Bu tarife daha yakından baktığımızda bir cemiyetten ziyade bir cemaatin, ondanda öte bir şahs-ı manevinin teşekkülünün esas alındığını görmekteyiz. Bediüzzaman Said Nursi ittihad-ı islamın özelliklerini sayarken yapılan işin adetten değil ibadet olduğunu ve bu zamanın en büyük farz vazifesi olduğunu ifade etmektedir. Dolayısıyla farzda riya olmadığından bu ittihad-ı İslam çalışması (ibadeti) gizlenemez ve korkuya gerek yoktur. Bu ittihadın meşrebi muhabbettir. Husumeti ise cehalet, zaruret ve nifakadır. Bu mübarek heyetin yüzde doksandokuz himmeti siyaset değildir. Ancak yüzde biri siyasiyyunu irşad tarikiyle siyasete taalluk edecektir.

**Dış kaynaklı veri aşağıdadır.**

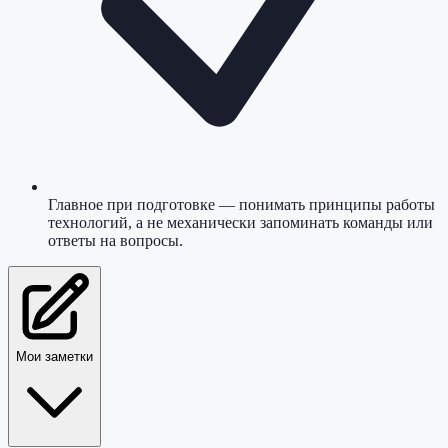
Главное при подготовке — понимать принципы работы
технологий, а не механически запоминать команды или
ответы на вопросы.
Мои заметки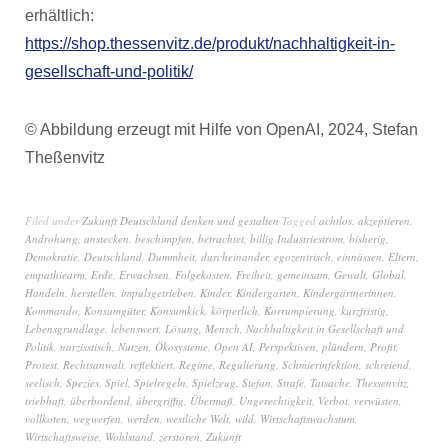
erhältlich:
https://shop.thessenvitz.de/produkt/nachhaltigkeit-in-
gesellschaft-und-politik/
© Abbildung erzeugt mit Hilfe von OpenAI, 2024, Stefan
Theßenvitz
Filed under
Zukunft Deutschland denken und gestalten
Tagged
achtlos
,
akzeptieren
,
Androhung
,
anstecken
,
beschimpfen
,
betrachtet
,
billig Industriestrom
,
bisherig
,
Demokratie
,
Deutschland
,
Dummheit
,
durcheinander
,
egozentrisch
,
einnässen
,
Eltern
,
empathiearm
,
Erde
,
Erwachsen
,
Folgekosten
,
Freiheit
,
gemeinsam
,
Gewalt
,
Global
,
Handeln
,
herstellen
,
impulsgetrieben
,
Kinder
,
Kindergarten
,
Kindergärtnerinnen
,
Kommando
,
Konsumgüter
,
Konsumkick
,
körperlich
,
Korrumpierung
,
kurzfristig
,
Lebensgrundlage
,
lebenswert
,
Lösung
,
Mensch
,
Nachhaltigkeit in Gesellschaft und
Politik
,
narzisstisch
,
Nutzen
,
Ökosysteme
,
Open AI
,
Perspektiven
,
plündern
,
Profit
,
Protest
,
Rechtsanwalt
,
reflektiert
,
Regime
,
Regulierung
,
Schmierinfektion
,
schreiend
,
seelisch
,
Spezies
,
Spiel
,
Spielregeln
,
Spielzeug
,
Stefan
,
Strafe
,
Tatsache
,
Thessenvitz
,
triebhaft
,
überbordend
,
übergriffig
,
Übermaß
,
Ungerechtigkeit
,
Verbot
,
verwüsten
,
vollkoten
,
wegwerfen
,
werden
,
westliche Welt
,
wild
,
Wirtschaftswachstum
,
Wirtschaftsweise
,
Wohlstand
,
zerstören
,
Zukunft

Adalet, hürriyet, meşveret ve şura esas olacaktır. Çünkü “Osmanlıların hürriyeti; koca Asya tali'inin keşşafıdır, İslâmiyetin bahtının miftahıdır, ittihad-ı İslâm surunun temelidir.” “Asıl mü'min, hakkıyla hürdür. Sâni'-i Âlem'e abd ve hizmetkâr olan, halka tezellüle tenezzül etmemek gerektir. Demek ne kadar imana kuvvet verilse, hürriyet de o kadar kuvvet bulur.”

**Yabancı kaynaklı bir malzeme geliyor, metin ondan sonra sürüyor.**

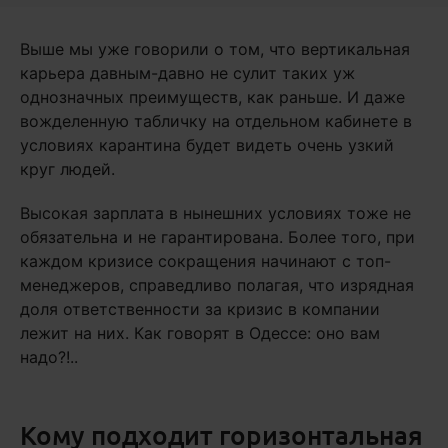
Выше мы уже говорили о том, что вертикальная
карьера давным-давно не сулит таких уж
однозначных преимуществ, как раньше. И даже
вожделенную табличку на отдельном кабинете в
условиях карантина будет видеть очень узкий
круг людей.
Высокая зарплата в нынешних условиях тоже не
обязательна и не гарантирована. Более того, при
каждом кризисе сокращения начинают с топ-
менеджеров, справедливо полагая, что изрядная
доля ответственности за кризис в компании
лежит на них. Как говорят в Одессе: оно вам
надо?!..
Кому подходит горизонтальная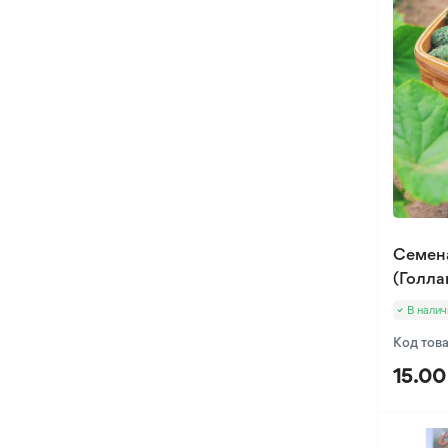
Семена
(Голла
В налич
Код тов
15.00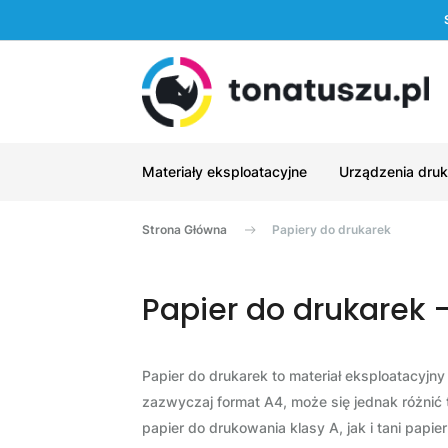
Materiały eksploatacyjne
Urządzenia druk
Strona Główna
Papiery do drukarek
Papier do drukarek 
Papier do drukarek to materiał eksploatacyjn
zazwyczaj format A4, może się jednak różnić 
papier do drukowania klasy A, jak i tani papi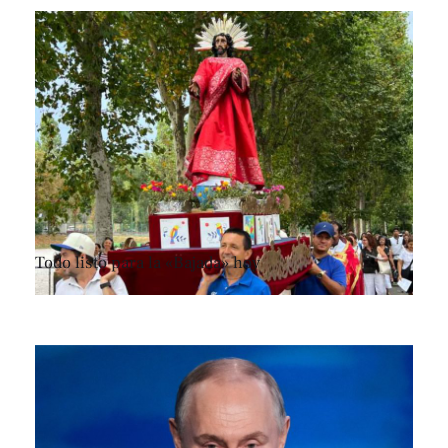
Todo listo para la «Bajada» hoy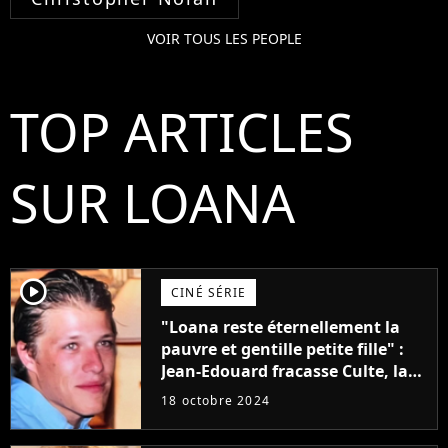
VOIR TOUS LES PEOPLE
TOP ARTICLES
SUR LOANA
player2
CINÉ SÉRIE
"Loana reste éternellement la
pauvre et gentille petite fille" :
Jean-Edouard fracasse Culte, la
série sur Loft Story, disponible
18 octobre 2024
sur Prime Video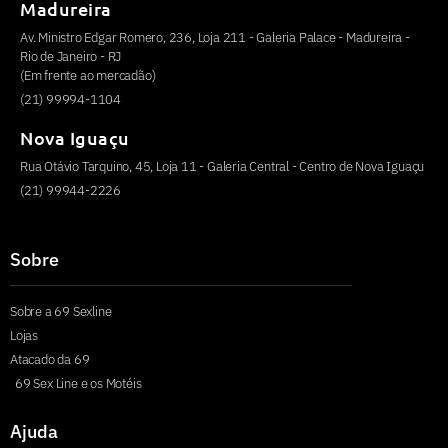
Madureira
Av. Ministro Edgar Romero, 236, Loja 211 - Galeria Palace - Madureira -
Rio de Janeiro - RJ
(Em frente ao mercadão)
(21) 99994-1104
Nova Iguaçu
Rua Otávio Tarquino, 45, Loja 11 - Galeria Central - Centro de Nova Iguaçu
(21) 99944-2226
Sobre
Sobre a 69 Sexline
Lojas
Atacado da 69
69 Sex Line e os Motéis
Ajuda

Cebir ve zorlama yoktur. Kur’an ve sünnet-i seniyye ortak paydasında bütün Müslümanları kucaklayacaktır. Şahsi kusurlara takılıp kalmamak gerektir. Rekabet ve bölücülüğe sebep olmayacaktır. Çünkü “umûr-u uhreviyede hased ve müzahamet ve münakaşa olmadığından bu cem'iyetlerden hangisi münakaşaya, rekabete kalkışsa ibadette riya ve nifak etmiş gibidir.” Ayrıca “İ'lâ-yı Kelimetullahı hedef-i maksad eden cemaat, hiçbir garaza vasıta olamaz. İsterse de muvaffak olamaz. Zira nifaktır. Hakkın hatırı âlîdir, hiçbir şeye feda olunmaz.” Bununla birlikte, “Dinî cemaatlar maksadda ittihad etmelidirler. Mesalikte ve meşreblerde ittihad mümkün olmadığı gibi, caiz de değildir.”

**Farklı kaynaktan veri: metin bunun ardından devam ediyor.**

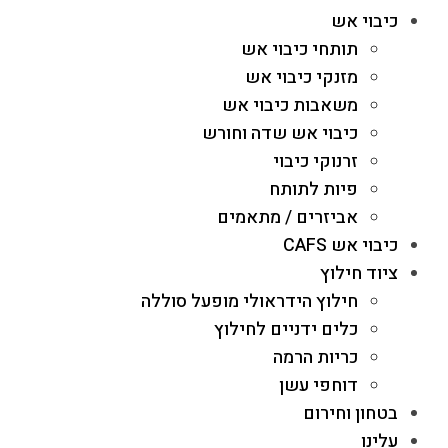
כיבוי אש
תותחי כיבוי אש
מזנקי כיבוי אש
משאבות כיבוי אש
כיבוי אש שדה וחורש
זרנוקי כיבוי
פיות לתותח
אביזרים / מתאמים
כיבוי אש CAFS
ציוד חילוץ
חילוץ הידראולי מופעל סוללה
כלים ידניים לחילוץ
כריות הרמה
דוחפי עשן
בטחון וחירום
עלינו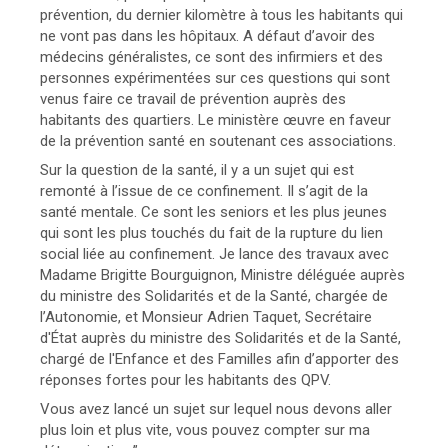
prévention, du dernier kilomètre à tous les habitants qui
ne vont pas dans les hôpitaux. A défaut d’avoir des
médecins généralistes, ce sont des infirmiers et des
personnes expérimentées sur ces questions qui sont
venus faire ce travail de prévention auprès des
habitants des quartiers. Le ministère œuvre en faveur
de la prévention santé en soutenant ces associations.
Sur la question de la santé, il y a un sujet qui est
remonté à l’issue de ce confinement. Il s’agit de la
santé mentale. Ce sont les seniors et les plus jeunes
qui sont les plus touchés du fait de la rupture du lien
social liée au confinement. Je lance des travaux avec
Madame Brigitte Bourguignon, Ministre déléguée auprès
du ministre des Solidarités et de la Santé, chargée de
l’Autonomie, et Monsieur Adrien Taquet, Secrétaire
d'État auprès du ministre des Solidarités et de la Santé,
chargé de l'Enfance et des Familles afin d’apporter des
réponses fortes pour les habitants des QPV.
Vous avez lancé un sujet sur lequel nous devons aller
plus loin et plus vite, vous pouvez compter sur ma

Aynı zamanda kimseyi korkutmayacaktır. -Özelliklede gayr-ı Müslimleri-Uhuvvet, tesanüd, vahdet, ittihad olmazsa olmazlarıdır. Zira “Hayat, vahdet ve ittihadın neticesidir. İmtizaçkârâne ittihad gittiği vakit, mânevî hayat da gider. Tesanüd bozulsa cemaatin tadı kaçar. Hak ve hakikatin, Kur'ân ve imanın hizmeti olan büyük bir hazine-i âliyeyi omuzlarında taşıyan zâtlar, kuvvetli omuzlar altına girdikçe iftihar eder, minnettar olur, şükreder.” Risale-i Nur da Bu ittihadın programı olacaktır.
Bütün bu özelliklerin gerçekleşmesiyle esas maksat olan İttihad, ilâ-i kelimetullah ve kendi nefsiyle cihad-ı ekber hedefine ulaşılmış olacaktır.
Sonuç:
Şahs-ı manevi teşekkülü, Müslümanların saadet-i dünyeviye ve uhreviyelerine hizmet etmek (maddeten ve manen terakki) bilahare ehl-i kitab ile ittifak ederek sulh-u umumiyi tesis etmek.